2023-03-20 07:13 PM
STM32H7 has a FMAC (Filter mathematical accelerator), and FFT also build on multiply-accumulation operations similar to the filters. So, can the FMAC be tweaked to implement FFT with minimum MCU intervention.
And also FFT calculation with M7 core without HW accelerator is super slow (1024-point Q15 FFT takes 265 us for STM32F746). And I need it to be at least 7 times faster. So I hope FMAC make much it faster.
BTW. the FFT I'm interested in, is 2N real input to N complex output.
2024-03-25 09:11 AM
I don't believe the FMAC can be tweaked to implement a FFT as it appears to be designed to implement a FIR or IIR type filter that is much simpler in nature.

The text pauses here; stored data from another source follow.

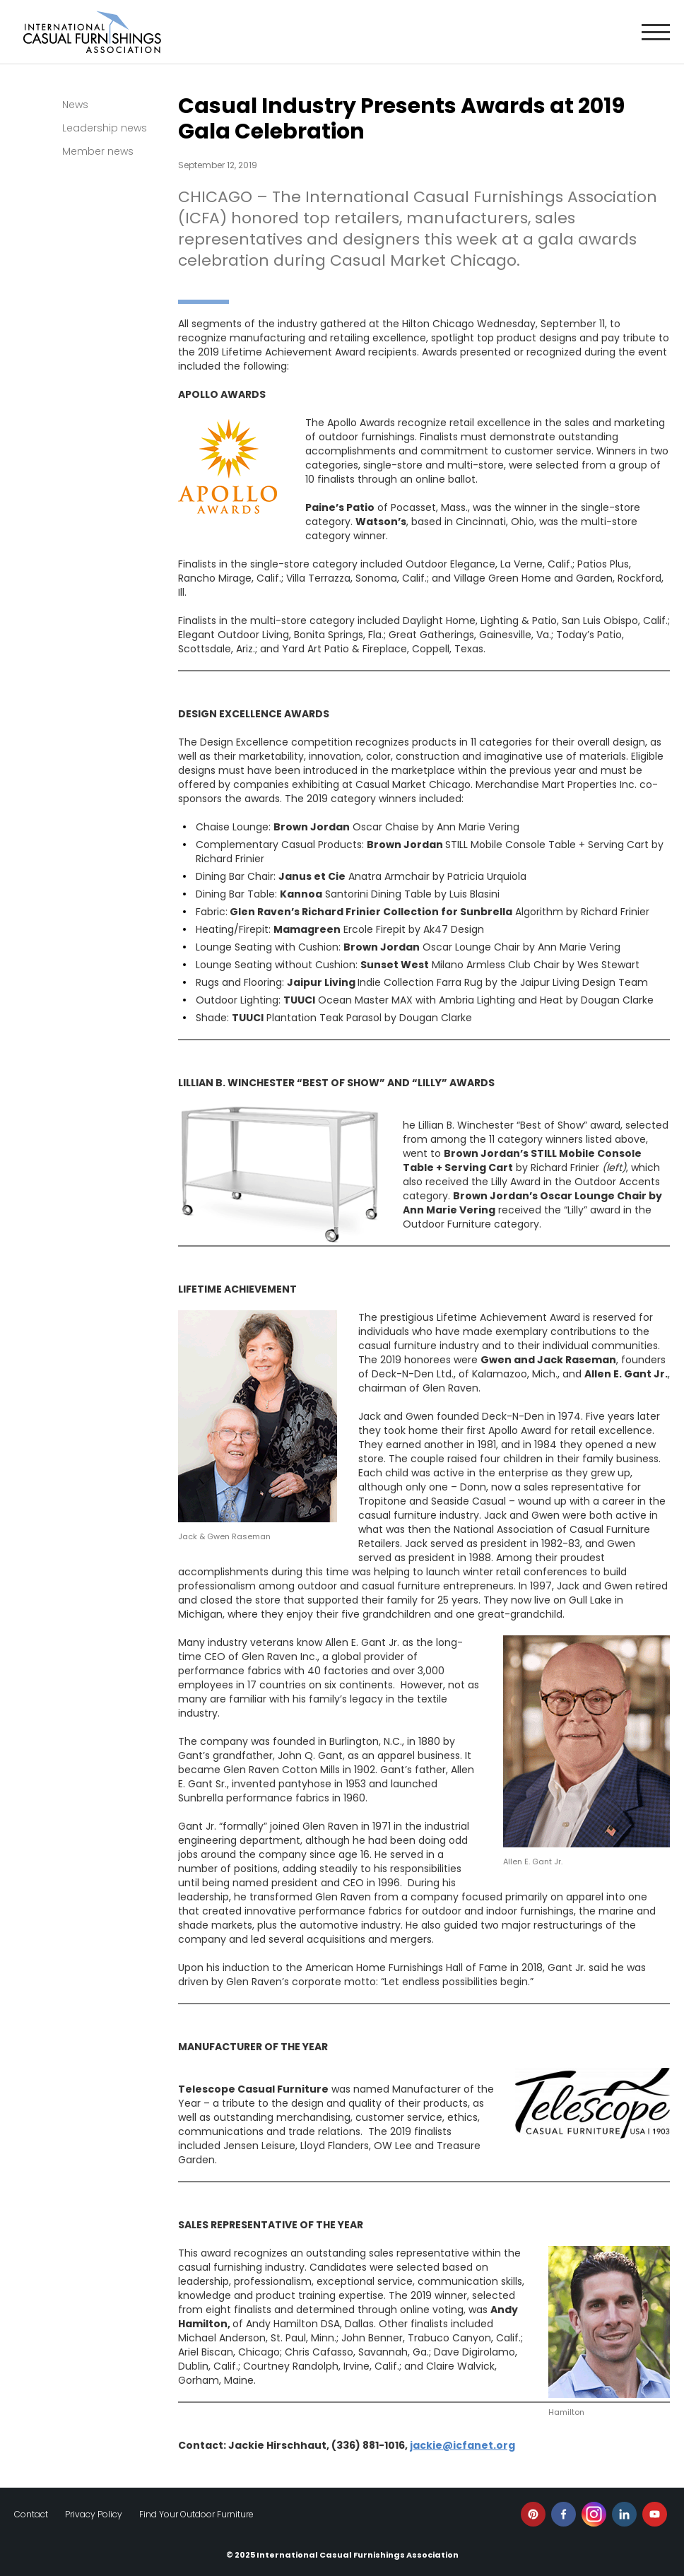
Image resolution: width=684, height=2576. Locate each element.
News (75, 105)
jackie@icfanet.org (462, 2445)
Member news (98, 151)
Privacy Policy (93, 2514)
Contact (31, 2514)
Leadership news (104, 128)
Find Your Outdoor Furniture (196, 2514)
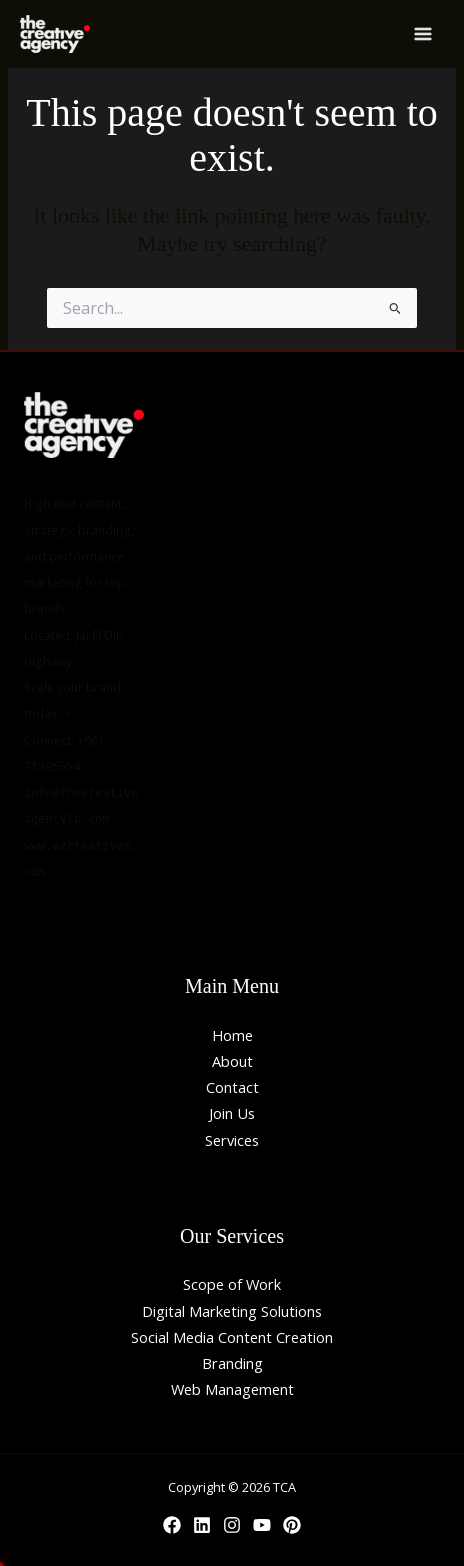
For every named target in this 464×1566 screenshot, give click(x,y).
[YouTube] (262, 1525)
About (232, 1061)
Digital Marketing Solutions (232, 1311)
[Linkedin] (202, 1525)
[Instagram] (232, 1525)
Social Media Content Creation (232, 1337)
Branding (232, 1363)
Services (232, 1140)
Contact (232, 1087)
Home (232, 1035)
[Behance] (292, 1525)
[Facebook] (172, 1525)
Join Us (232, 1113)
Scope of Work (232, 1284)
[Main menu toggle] (423, 34)
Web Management (232, 1389)
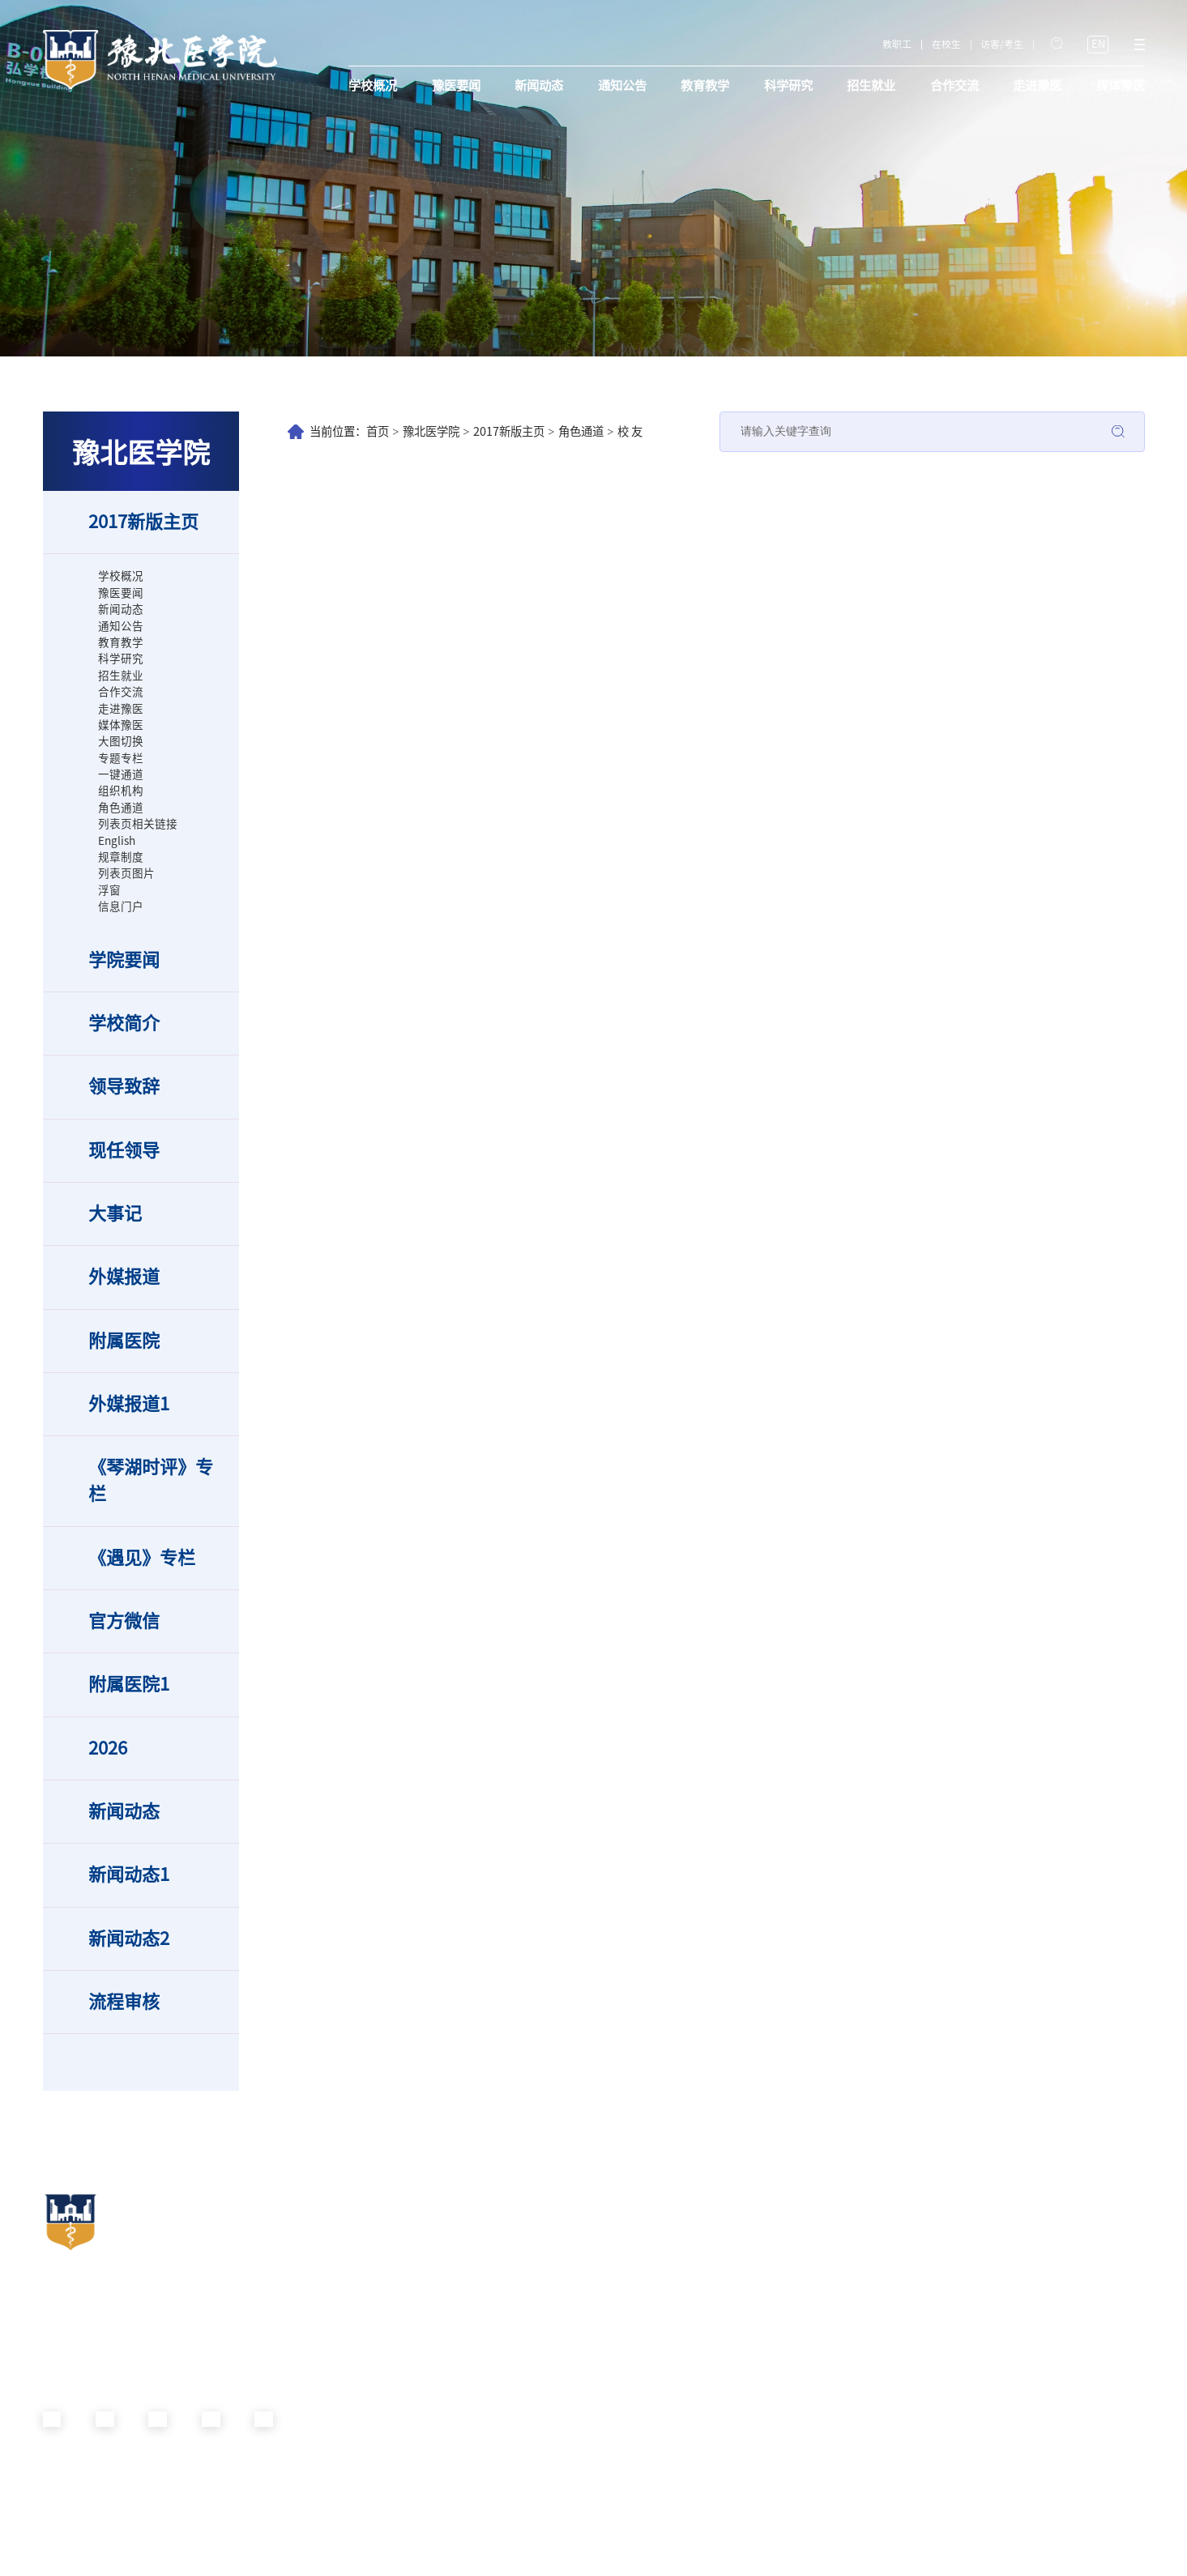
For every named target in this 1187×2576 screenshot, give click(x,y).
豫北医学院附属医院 (1045, 2331)
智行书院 (860, 2256)
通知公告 (622, 85)
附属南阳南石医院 (1040, 2237)
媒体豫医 (1120, 85)
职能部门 (543, 2209)
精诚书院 (860, 2312)
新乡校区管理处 (553, 2405)
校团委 (373, 2405)
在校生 (946, 44)
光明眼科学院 (709, 2349)
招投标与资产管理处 (563, 2442)
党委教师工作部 (393, 2349)
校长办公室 (543, 2293)
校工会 (373, 2386)
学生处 (534, 2256)
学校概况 (372, 85)
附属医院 (1025, 2209)
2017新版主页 (508, 431)
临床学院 (699, 2256)
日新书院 (860, 2237)
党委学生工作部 (393, 2368)
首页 (377, 431)
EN (1098, 44)
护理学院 (699, 2275)
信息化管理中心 (553, 2461)
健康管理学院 (709, 2424)
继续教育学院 (548, 2368)
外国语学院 (704, 2498)
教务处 (534, 2237)
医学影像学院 (709, 2386)
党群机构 (383, 2209)
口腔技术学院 (709, 2331)
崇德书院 (860, 2331)
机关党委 (378, 2237)
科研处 (534, 2331)
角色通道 (581, 431)
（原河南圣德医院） (1045, 2312)
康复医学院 (704, 2368)
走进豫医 (1037, 85)
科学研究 (788, 85)
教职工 (897, 44)
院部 (692, 2209)
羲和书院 (860, 2293)
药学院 (694, 2312)
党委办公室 (383, 2256)
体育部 (694, 2535)
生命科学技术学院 (719, 2293)
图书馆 (534, 2480)
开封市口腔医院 (1035, 2256)
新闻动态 (539, 85)
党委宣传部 (383, 2293)
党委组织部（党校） (402, 2275)
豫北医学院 (431, 431)
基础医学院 (704, 2237)
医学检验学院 (709, 2405)
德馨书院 (860, 2349)
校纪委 (373, 2331)
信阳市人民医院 (1035, 2293)
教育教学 (705, 85)
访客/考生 (1001, 44)
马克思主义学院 (714, 2517)
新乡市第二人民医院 (1045, 2275)
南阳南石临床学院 (719, 2553)
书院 (853, 2209)
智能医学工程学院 (719, 2442)
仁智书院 (860, 2275)
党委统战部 (383, 2312)
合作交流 (954, 85)
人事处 (534, 2275)
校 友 (630, 431)
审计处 (534, 2386)
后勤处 (534, 2312)
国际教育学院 (548, 2349)
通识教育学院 (709, 2461)
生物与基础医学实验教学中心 (743, 2480)
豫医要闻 (456, 85)
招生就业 (871, 85)
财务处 (534, 2424)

From your timings of the FFTs I suspect you maybe able to improve the performance of the H7 processor. When implementing a FFT using this processor it is important that the input/output data is in memory the processor can access easily. This can be done by placing the data in DTCM memory. If this memory can not be used then at least ensure that the ICACHE and DCACHE are enabled. I have personally measured a 512 point FFT taking 27338 cycles, which if the processor is running at 550MHz would be 49.7us. Even at this speed though it would not be able to meet your requirements of 7 times faster than you had.